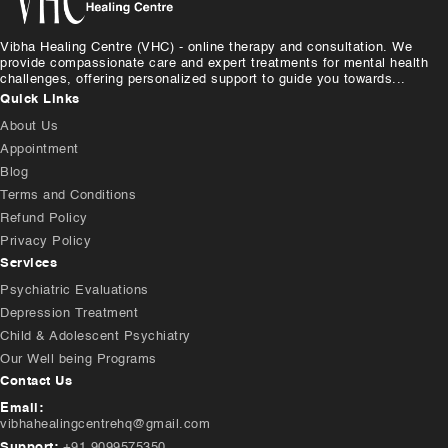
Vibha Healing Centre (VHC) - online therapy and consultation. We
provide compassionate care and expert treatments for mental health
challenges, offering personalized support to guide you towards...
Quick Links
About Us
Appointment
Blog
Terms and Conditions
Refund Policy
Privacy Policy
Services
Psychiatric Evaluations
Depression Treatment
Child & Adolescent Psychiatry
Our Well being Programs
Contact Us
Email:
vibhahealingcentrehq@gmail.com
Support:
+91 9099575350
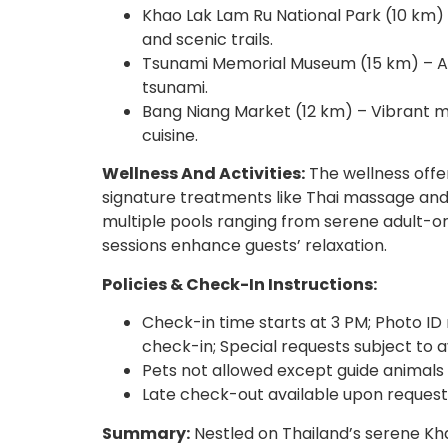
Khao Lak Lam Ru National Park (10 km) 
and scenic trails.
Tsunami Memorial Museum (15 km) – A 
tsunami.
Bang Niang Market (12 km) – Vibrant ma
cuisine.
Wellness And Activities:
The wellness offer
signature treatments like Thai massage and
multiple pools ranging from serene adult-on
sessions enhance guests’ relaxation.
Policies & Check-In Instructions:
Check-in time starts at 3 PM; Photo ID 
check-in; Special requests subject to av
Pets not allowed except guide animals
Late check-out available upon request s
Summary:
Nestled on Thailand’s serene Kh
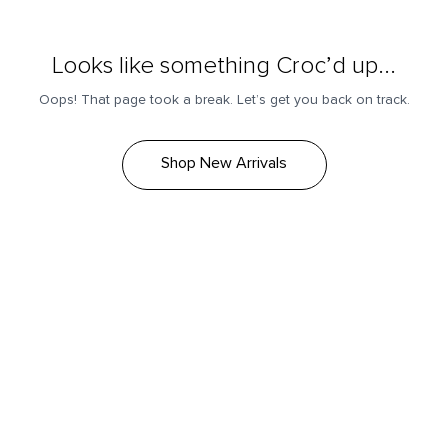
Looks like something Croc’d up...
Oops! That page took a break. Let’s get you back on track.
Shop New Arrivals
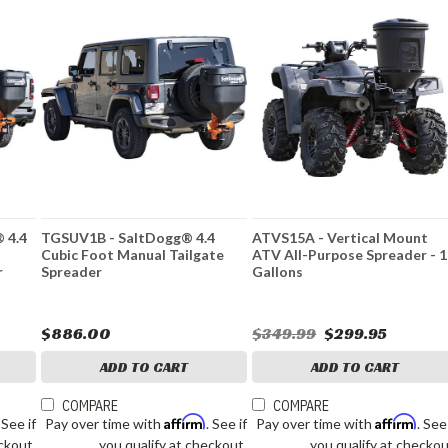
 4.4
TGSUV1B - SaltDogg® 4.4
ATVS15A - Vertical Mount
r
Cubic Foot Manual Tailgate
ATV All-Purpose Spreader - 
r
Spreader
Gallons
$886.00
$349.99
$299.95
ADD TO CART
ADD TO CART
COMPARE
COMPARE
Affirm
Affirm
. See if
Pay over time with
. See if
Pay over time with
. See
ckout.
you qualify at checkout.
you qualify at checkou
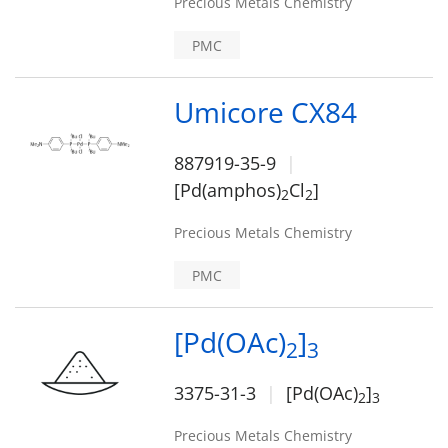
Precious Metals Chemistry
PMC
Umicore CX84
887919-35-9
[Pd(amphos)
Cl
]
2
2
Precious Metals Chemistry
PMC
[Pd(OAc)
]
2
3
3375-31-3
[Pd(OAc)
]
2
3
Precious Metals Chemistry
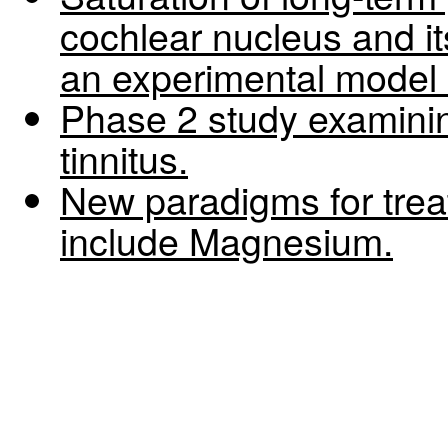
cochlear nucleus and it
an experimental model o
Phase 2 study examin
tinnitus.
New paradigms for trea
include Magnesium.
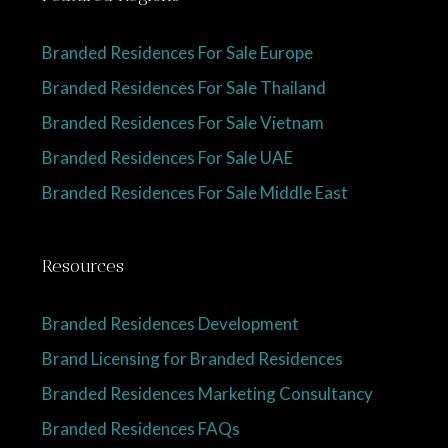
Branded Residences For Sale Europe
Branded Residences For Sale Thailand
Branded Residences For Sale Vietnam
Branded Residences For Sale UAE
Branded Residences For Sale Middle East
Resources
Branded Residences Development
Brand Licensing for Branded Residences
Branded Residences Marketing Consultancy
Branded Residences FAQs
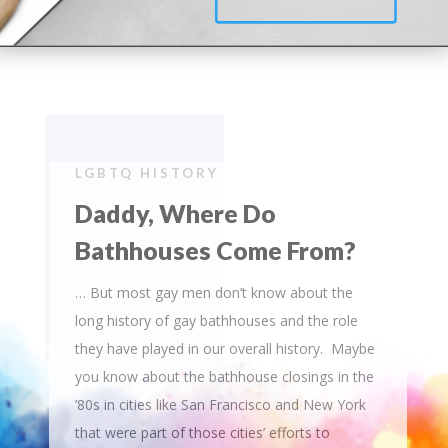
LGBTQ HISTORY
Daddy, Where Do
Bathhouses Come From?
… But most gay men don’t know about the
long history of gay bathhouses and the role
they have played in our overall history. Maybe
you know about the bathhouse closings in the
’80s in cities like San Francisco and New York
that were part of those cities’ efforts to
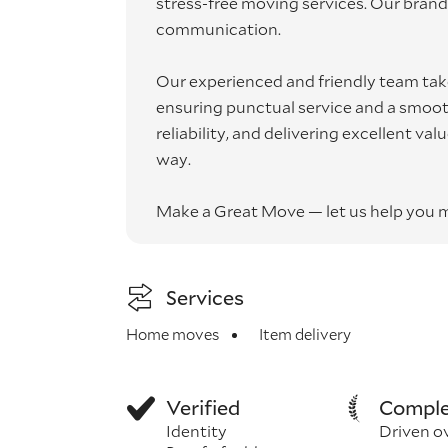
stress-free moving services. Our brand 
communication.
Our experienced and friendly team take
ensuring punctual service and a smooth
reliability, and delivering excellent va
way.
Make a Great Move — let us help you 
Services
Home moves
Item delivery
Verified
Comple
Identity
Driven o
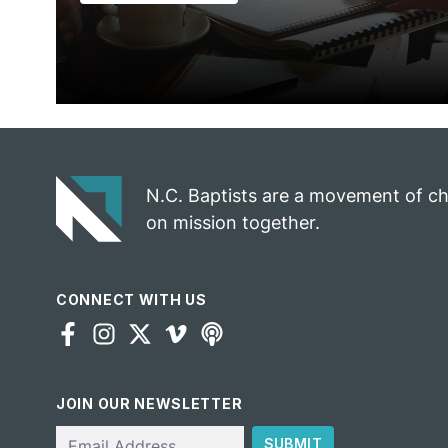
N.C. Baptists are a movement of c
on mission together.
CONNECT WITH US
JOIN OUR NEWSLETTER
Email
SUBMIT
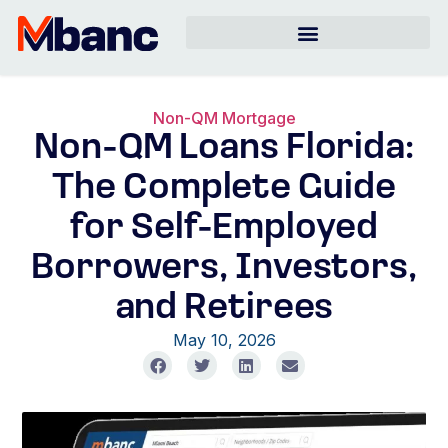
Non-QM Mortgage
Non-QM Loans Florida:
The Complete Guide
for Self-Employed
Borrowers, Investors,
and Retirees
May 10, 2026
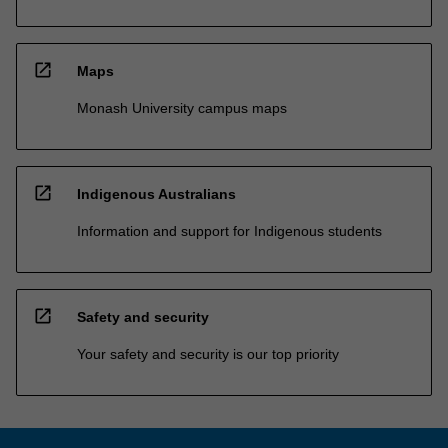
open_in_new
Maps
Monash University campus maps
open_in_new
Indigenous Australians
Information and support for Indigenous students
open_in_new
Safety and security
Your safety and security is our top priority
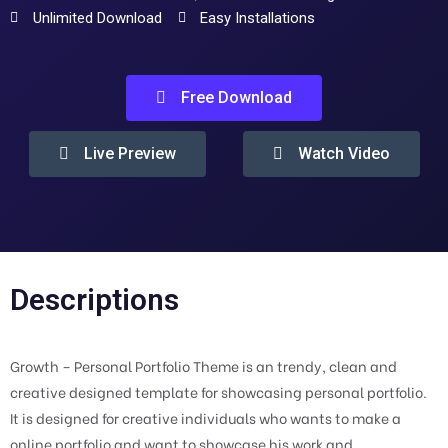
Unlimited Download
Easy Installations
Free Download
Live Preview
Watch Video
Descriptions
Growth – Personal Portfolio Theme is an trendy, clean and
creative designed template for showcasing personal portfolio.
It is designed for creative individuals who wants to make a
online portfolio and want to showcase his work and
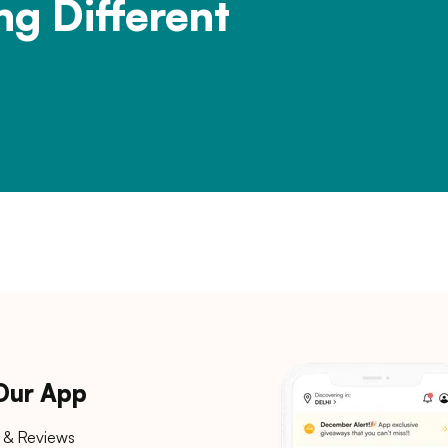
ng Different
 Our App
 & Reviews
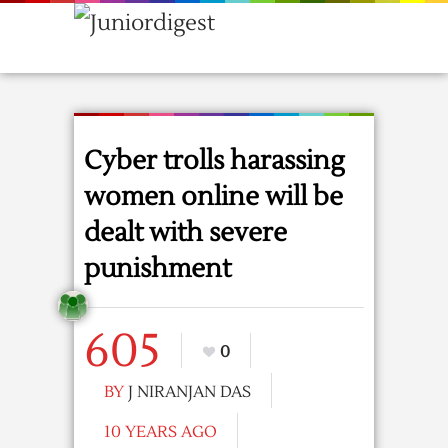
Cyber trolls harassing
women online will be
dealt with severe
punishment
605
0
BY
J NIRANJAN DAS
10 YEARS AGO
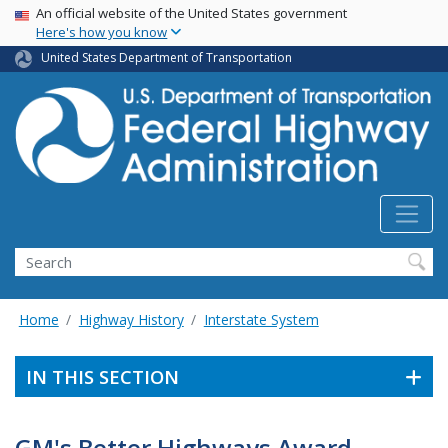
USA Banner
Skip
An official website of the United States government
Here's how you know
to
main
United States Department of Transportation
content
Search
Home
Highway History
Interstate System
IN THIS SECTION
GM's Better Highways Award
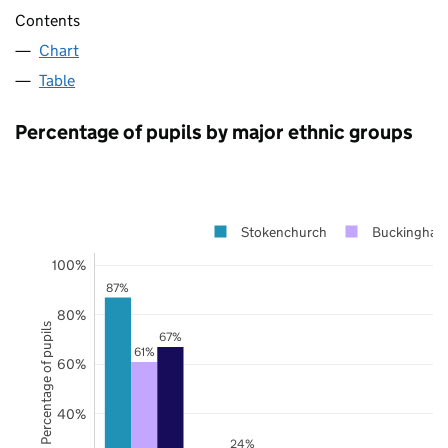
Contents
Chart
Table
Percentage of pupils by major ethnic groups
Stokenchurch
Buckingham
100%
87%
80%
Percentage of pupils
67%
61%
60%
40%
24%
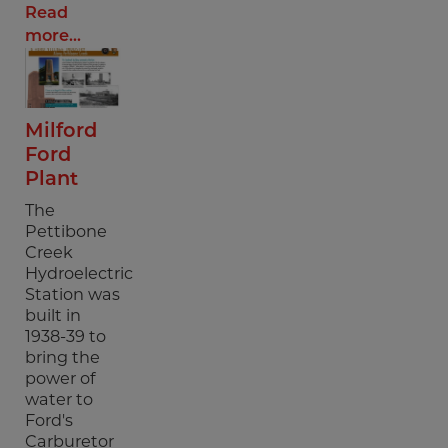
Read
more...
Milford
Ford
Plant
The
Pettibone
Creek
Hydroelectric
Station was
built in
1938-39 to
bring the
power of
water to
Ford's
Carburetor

Brief:
Reproduce the listing in full and exactly, excluding any pictures it holds.

Result for this task:
Vibha Healing Centre (VHC) - online therapy and consultation. We
provide compassionate care and expert treatments for mental health
challenges, offering personalized support to guide you towards...
Quick Links
About Us
Appointment
Blog
Terms and Conditions
Refund Policy
Privacy Policy
Services
Psychiatric Evaluations
Depression Treatment
Child & Adolescent Psychiatry
Our Well being Programs
Contact Us
Email:
vibhahealingcentrehq@gmail.com
Support:
+91 9099575350
Khao Lak Lam Ru National Park (10 km) 
and scenic trails.
Tsunami Memorial Museum (15 km) – A 
tsunami.
Bang Niang Market (12 km) – Vibrant ma
cuisine.
Wellness And Activities:
The wellness offer
signature treatments like Thai massage and
multiple pools ranging from serene adult-on
sessions enhance guests’ relaxation.
Policies & Check-In Instructions:
Check-in time starts at 3 PM; Photo ID 
check-in; Special requests subject to av
Pets not allowed except guide animals
Late check-out available upon request s
Summary:
Nestled on Thailand’s serene Kh
Looks like something Croc’d up...
Oops! That page took a break. Let’s get you back on track.
Shop New Arrivals
 4.4
TGSUV1B - SaltDogg® 4.4
ATVS15A - Vertical Mount
r
Cubic Foot Manual Tailgate
ATV All-Purpose Spreader - 
r
Spreader
Gallons
$886.00
$349.99
$299.95
ADD TO CART
ADD TO CART
COMPARE
COMPARE
Affirm
Affirm
. See if
Pay over time with
. See if
Pay over time with
. See
ckout.
you qualify at checkout.
you qualify at checkou
Precious Metals Chemistry
PMC
Umicore CX84
887919-35-9
[Pd(amphos)
Cl
]
2
2
Precious Metals Chemistry
PMC
[Pd(OAc)
]
2
3
3375-31-3
[Pd(OAc)
]
2
3
Precious Metals Chemistry
cochlear nucleus and it
an experimental model o
Phase 2 study examin
tinnitus.
New paradigms for trea
include Magnesium.
Branded Residences For Sale Europe
Branded Residences For Sale Thailand
Branded Residences For Sale Vietnam
Branded Residences For Sale UAE
Branded Residences For Sale Middle East
Resources
Branded Residences Development
Brand Licensing for Branded Residences
Branded Residences Marketing Consultancy
Branded Residences FAQs
LGBTQ HISTORY
Daddy, Where Do
Bathhouses Come From?
… But most gay men don’t know about the
long history of gay bathhouses and the role
they have played in our overall history. Maybe
you know about the bathhouse closings in the
’80s in cities like San Francisco and New York
that were part of those cities’ efforts to
stress-free moving services. Our brand 
communication.
Our experienced and friendly team take
ensuring punctual service and a smooth
reliability, and delivering excellent va
way.
Make a Great Move — let us help you 
Services
Home moves
Item delivery
Verified
Comple
Identity
Driven o
N.C. Baptists are a movement of c
on mission together.
CONNECT WITH US
JOIN OUR NEWSLETTER
Email
SUBMIT
Non-QM Mortgage
Non-QM Loans Florida:
The Complete Guide
for Self-Employed
Borrowers, Investors,
and Retirees
May 10, 2026
open_in_new
Maps
Monash University campus maps
open_in_new
Indigenous Australians
Information and support for Indigenous students
open_in_new
Safety and security
Your safety and security is our top priority
Unlimited Download
Easy Installations
Free Download
Live Preview
Watch Video
Descriptions
Growth – Personal Portfolio Theme is an trendy, clean and
creative designed template for showcasing personal portfolio.
It is designed for creative individuals who wants to make a
online portfolio and want to showcase his work and
ng Different
 Our App
 & Reviews
Cyber trolls harassing
women online will be
dealt with severe
punishment
605
0
BY
J NIRANJAN DAS
10 YEARS AGO
USA Banner
Skip
An official website of the United States government
Here's how you know
to
main
United States Department of Transportation
content
Search
Home
Highway History
Interstate System
IN THIS SECTION
GM's Better Highways Award
Contents
Chart
Table
Percentage of pupils by major ethnic groups
Stokenchurch
Buckingham
100%
87%
80%
Percentage of pupils
67%
61%
60%
40%
24%
Read
more...
Milford
Ford
Plant
The
Pettibone
Creek
Hydroelectric
Station was
built in
1938-39 to
bring the
power of
water to
Ford's
Carburetor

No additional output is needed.